Estate planning in California will have multiple issues that must be accounted for, but one that is a frequent cause for concern is guardianship. There are two kinds of probate guardianship in California and these must be understood by those who are concerned about a loved one after death. When drafting estate planning documents, it is essential to know whether there should be a guardianship and which kind is applicable if one is needed.

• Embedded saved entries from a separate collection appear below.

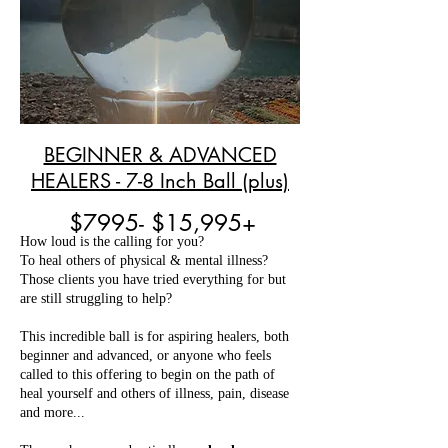
BEGINNER & ADVANCED
HEALERS - 7-8 Inch Ball (plus)
$7995- $15,995+
How loud is the calling for you?
To heal others of physical & mental illness?
Those clients you have tried everything for but
are still struggling to help?
This incredible ball is for aspiring healers, both
beginner and advanced, or anyone who feels
called to this offering to begin on the path of
heal yourself and others of illness, pain, disease
and more...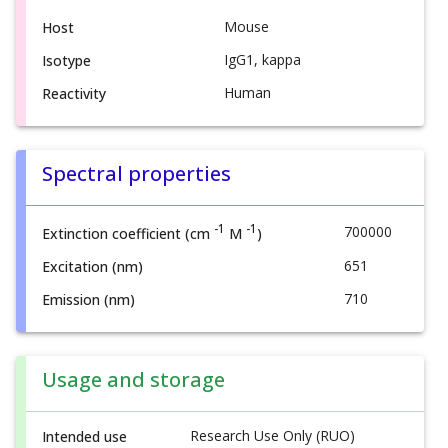
Mouse
Host
IgG1, kappa
Isotype
Human
Reactivity
Spectral properties
-1
-1
700000
Extinction coefficient (cm
M
)
651
Excitation (nm)
710
Emission (nm)
Usage and storage
Research Use Only (RUO)
Intended use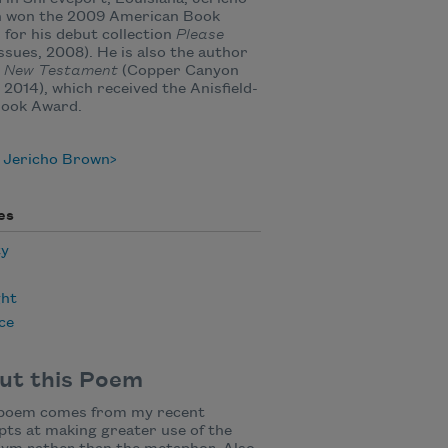
 won the 2009 American Book
for his debut collection
Please
ssues, 2008). He is also the author
 New Testament
(Copper Canyon
 2014), which received the Anisfield-
Book Award.
 Jericho Brown
es
ty
ht
ce
ut this Poem
 poem comes from my recent
ts at making greater use of the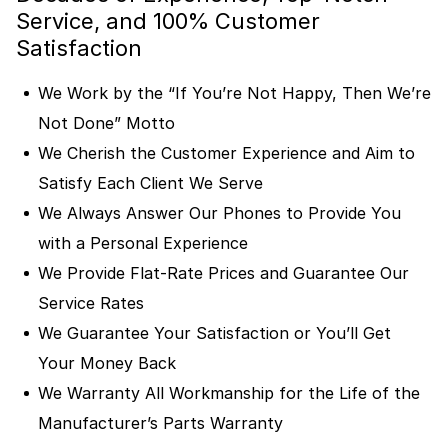
Service, and 100% Customer
Satisfaction
We Work by the “If You’re Not Happy, Then We’re
Not Done” Motto
We Cherish the Customer Experience and Aim to
Satisfy Each Client We Serve
We Always Answer Our Phones to Provide You
with a Personal Experience
We Provide Flat-Rate Prices and Guarantee Our
Service Rates
We Guarantee Your Satisfaction or You’ll Get
Your Money Back
We Warranty All Workmanship for the Life of the
Manufacturer’s Parts Warranty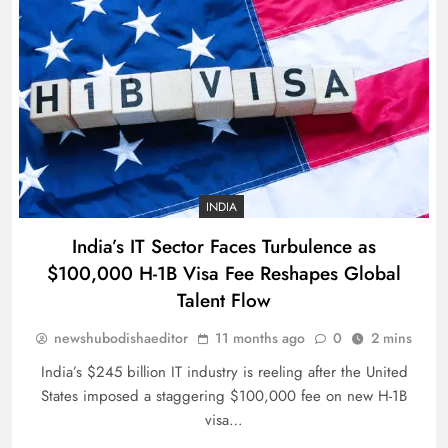
Romano Fenati apologises for
‘disgraceful gesture’
SPORTS
31
INDIA
India’s IT Sector Faces Turbulence as
Belgian GP: Max Verstappen
$100,000 H-1B Visa Fee Reshapes Global
targeting victory
Talent Flow
SPORTS
32
newshubodishaeditor
11 months ago
0
2 mins
India’s $245 billion IT industry is reeling after the United
States imposed a staggering $100,000 fee on new H-1B
Pumas create history with victory in
visa…
Christchurch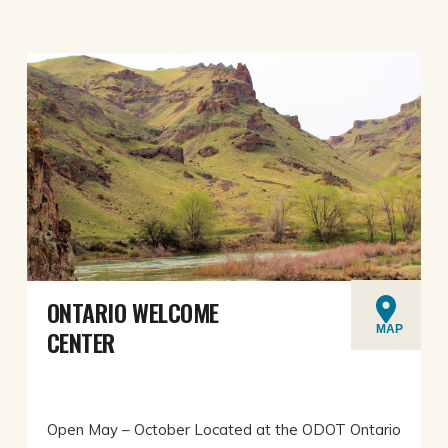
ONTARIO WELCOME
MAP
CENTER
Open May – October Located at the ODOT Ontario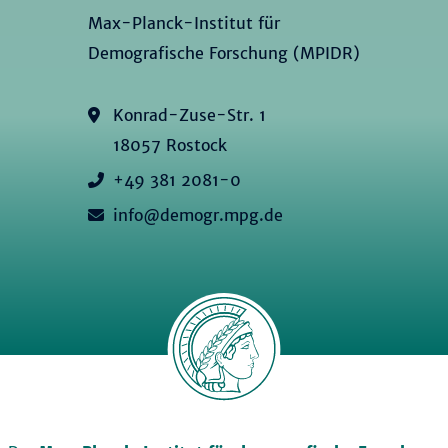
Max-Planck-Institut für
Demografische Forschung (MPIDR)
Konrad-Zuse-Str. 1
18057 Rostock
+49 381 2081-0
info@demogr.mpg.de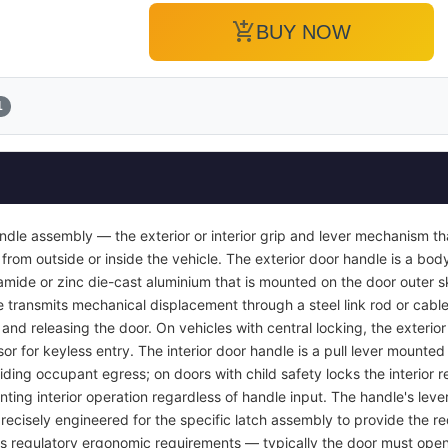
add_shopping_cart
BUY NOW
1
ndle assembly — the exterior or interior grip and lever mechanism th
from outside or inside the vehicle. The exterior door handle is a bod
yamide or zinc die-cast aluminium that is mounted on the door outer s
e transmits mechanical displacement through a steel link rod or cable 
r and releasing the door. On vehicles with central locking, the exterio
or for keyless entry. The interior door handle is a pull lever mounted 
viding occupant egress; on doors with child safety locks the interior
nting interior operation regardless of handle input. The handle's lever
recisely engineered for the specific latch assembly to provide the req
ets regulatory ergonomic requirements — typically the door must open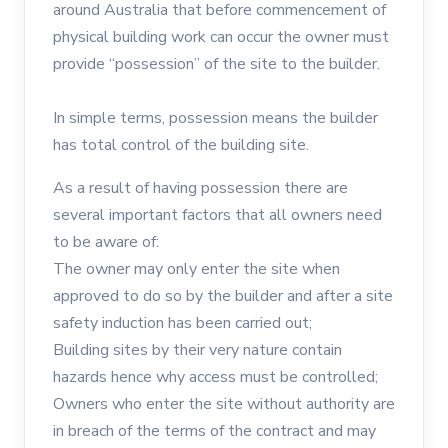
around Australia that before commencement of
physical building work can occur the owner must
provide “possession” of the site to the builder.
In simple terms, possession means the builder
has total control of the building site.
As a result of having possession there are
several important factors that all owners need
to be aware of:
The owner may only enter the site when
approved to do so by the builder and after a site
safety induction has been carried out;
Building sites by their very nature contain
hazards hence why access must be controlled;
Owners who enter the site without authority are
in breach of the terms of the contract and may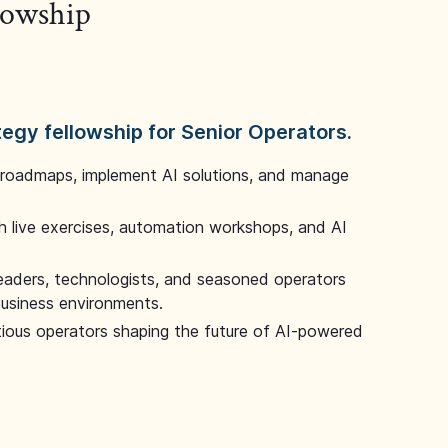
llowship
tegy fellowship for Senior Operators.
 roadmaps, implement AI solutions, and manage
 live exercises, automation workshops, and AI
leaders, technologists, and seasoned operators
 business environments.
tious operators shaping the future of AI-powered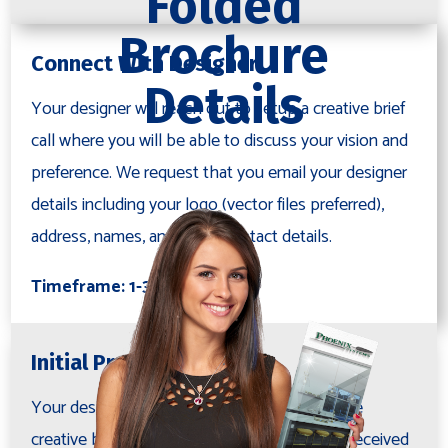
Folded
Brochure
Connect With Designer
Details
Your designer will reach out to setup a creative brief
call where you will be able to discuss your vision and
preference. We request that you email your designer
details including your logo (vector files preferred),
address, names, and other contact details.
Timeframe: 1-3 days
Initial Proof
Your designer will layout a proof based on the
creative brief and project notes, after having received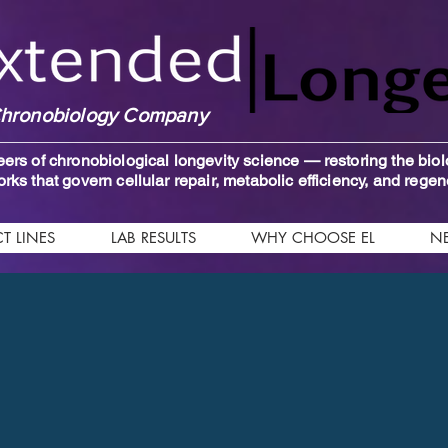
hronobiology Company
ers of chronobiological longevity science — restoring the biol
rks that govern cellular repair, metabolic efficiency, and regen
T LINES
LAB RESULTS
WHY CHOOSE EL
N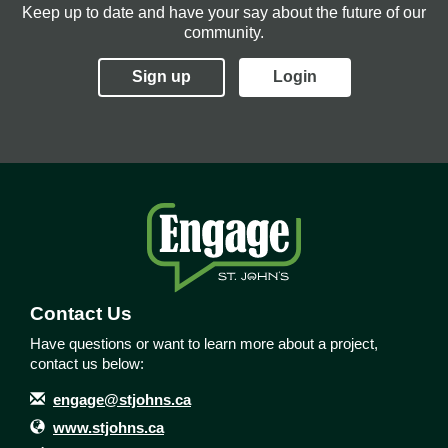
Keep up to date and have your say about the future of our
community.
Sign up
Login
Contact Us
Have questions or want to learn more about a project,
contact us below:
Contact Information
Email
engage@stjohns.ca
Website
www.stjohns.ca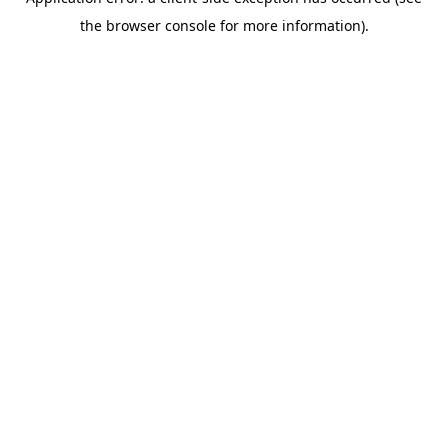
the browser console for more information).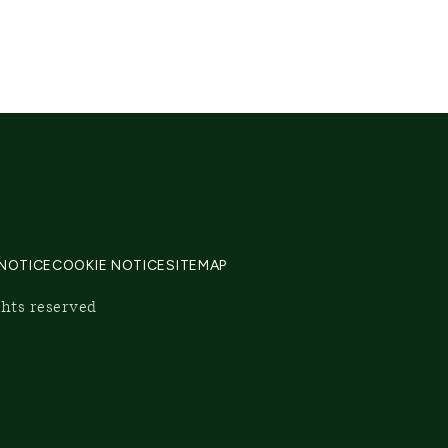
 NOTICE
COOKIE NOTICE
SITEMAP
ghts reserved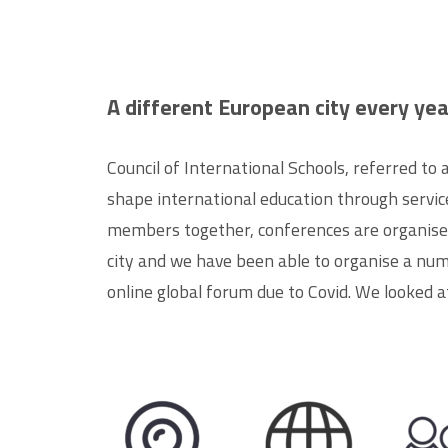
A different European city every yea
Council of International Schools, referred to
shape international education through services
members together, conferences are organised
city and we have been able to organise a num
online global forum due to
Covid
. We looked a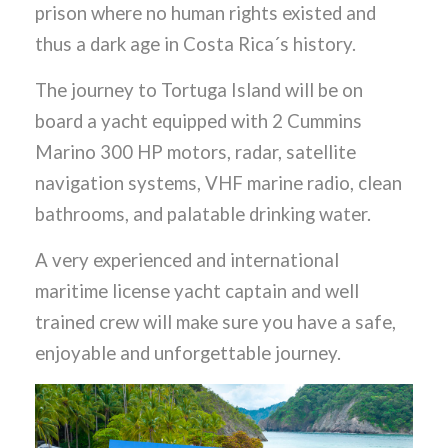
prison where no human rights existed and
thus a dark age in Costa Rica´s history.
The journey to Tortuga Island will be on
board a yacht equipped with 2 Cummins
Marino 300 HP motors, radar, satellite
navigation systems, VHF marine radio, clean
bathrooms, and palatable drinking water.
A very experienced and international
maritime license yacht captain and well
trained crew will make sure you have a safe,
enjoyable and unforgettable journey.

The first type of guardianship is the guardianship of the person. This means that the guardian will have the identical responsibilities to take care of the child as the parent has. The guardian will have full legal and physical custody and can decide about the child’s care. It can be anyone the testator chooses. Included in the responsibilities will be shelter, food, clothing, safety, emotional growth, physical growth, medical care, dental care, education and more. The child will also need to be supervised by the guardian.
The second type of guardianship is a guardianship of the estate. This will manage the child’s income, property and finances until he or she turns 18. The child might need this if there is money or assets as part of an inheritance. Often, the court will appoint the surviving parent as a guardian, but if both parents are gone, someone else can be the guardian. The guardian will be required to manage the child’s money, invest wisely, and managed the property of the child. This can be put in place if the child owns something of value or has a lot of money.
When creating an estate plan and there are young children involved, the parents or current guardians will want to ensure that the child is guaranteed proper care. This is what a guardianship is for. Discussing a guardianship with an experienced estate planning attorney can help to fill out the proper documents and make certain the child is cared for regardless of the type of guardianship is warranted and desired.